Il y a aujourd'hui deux catégories de photographes :

les stakhanovistes et les poètes.

 fait partie de ces derniers, qui luttent patiemment pour une certaine idée de la photographie, irréductible à la matière, et où l'oeuvre ne vaut que par sa qualité et donc par sa forme, poétique, immatérielle.

 

Polonaise de naissance, Lucia a réussi à recréer autour d'elle un univers où les nourritures de l'esprit ont de l'importance ; au quotidien, elle partage avec le photographe Jean-Louis Van Esch un dosage très équilibré de musique, de littérature et surtout de poésie à travers les écrits, entre autres, de Pierre Reverdy. C'est donc sur des fondations solides que les photographies de Lucia Radochonska se sont élaborées, à partir de principes posés en leur temps par Baudelaire, Poe ou Eliot.

Ces principes, appliqués et adaptés à la photographie, font du photographe  un poète sans mots, qui reçoit des choses sa forme poétique.

Lucia ne renierait pas T.S. Eliot, pour qui "l'inspiration" est vécue comme the breaking down of strong habitual barriers - which tend to re-form very quickly. Some obstruction is momentarily whisked away. The accompanying feeling is less like what we know as positive pleasure, than a sudden relief from an intolerable burden (T.S. Eliot, The Use of Poetry and the Use of Criticism).

Cette exigence poétique nécessite une totale liberté créatrice de l'esprit et il n'est pas étonnant que le rapport intime que Lucia entretient avec la photographie soit plus visible dans ses fééries photographiques, série réalisée entre 1973 et 1985 et où des enfants sont mis en scène.

 

Avec les scènes d'enfants Lucia atteint une sorte de "plénitude photographique" où le corps, l'âme et l'esprit de la photographie se trouvent en harmonie presque parfaite, musicale.

Jacques Maritain, reprenant pour l'art une formule de Saint Paul (1 Th, 5, 23) affirmait dans Frontières de la poésie (The Frontiers of Poetry, English translation) que dans toute oeuvre d'art on peut distinguer ainsi le corps (le langage de l'oeuvre, son discours, l'ensemble de ses moyens techniques) ; l'âme (l'idée factive, le "verbum cordis" de l'artiste, -elle naît en effet de l'abondance du coeur) et l'esprit, c'est-à-dire la poésie.
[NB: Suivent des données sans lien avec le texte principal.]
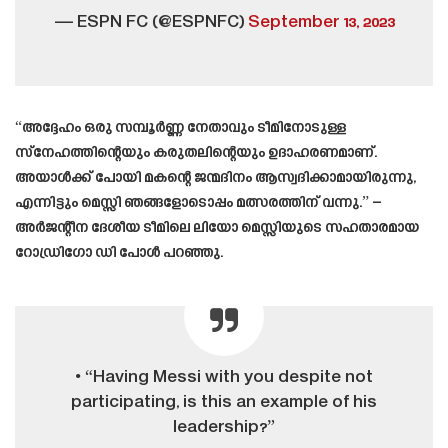
— ESPN FC (@ESPNFC)
September 13, 2023
“അദ്ദേഹം ഒരു സമ്പൂർണ്ണ നേതാവും ടീമിനോടുള്ള
സ്നേഹത്തിന്റെയും കരുതലിന്റെയും ഉദാഹരണമാണ്.
അയാൾക്ക് പോയി മകന്റെ ജന്മദിനം ആസ്വദിക്കാമായിരുന്നു,
എന്നിട്ടും മെസ്സി ഞങ്ങളോടൊപ്പം മത്സരത്തിന് വന്നു.” –
അർജന്റീന ദേശീയ ടീമിലെ ലിയോ മെസ്സിയുടെ സഹതാരമായ
റോഡ്രിഗോ ഡി പോൾ പറഞ്ഞു.
• “Having Messi with you despite not
participating, is this an example of his
leadership?”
Mais Maritain ajoute qu'il existe une quatrième ligne selon laquelle l'émotion esthétique et l'admiration peuvent surgir, qui n'est plus précisément de la beauté, mais de la grâce, au sens où Plotin disait que la grâce est supérieure à la beauté ; et dans cette ligne c'est la magie de l'oeuvre qui importe.

Cette magie est omniprésente dans les jeux d'enfants et les jeux de lumière (plus récents) photographiés par Lucia ; c'est une forme particulière d'étonnement procurant une intense joie de l'esprit parfaitement analogue à la Poétique musicale de Stravinski ou au Je-ne-sais-quoi et au Presque-rien de Vladimir Jankélévitch.

 

Parce que ses photographies ont naturellement ce caractère "ineffable" propre à la musique, parce que la "simplicité du regard" (qui nous rappelle les Ennéades de Plotin) est pour elle une règle d'or, Lucia Radochonska appartient à cette nouvelle catégorie de photographes médiévaux, ultra-modernes, et qui vont inaugurer avec force le XXIe siècle qui vient et dont on dit qu'il sera spirituel ... ou ne sera pas.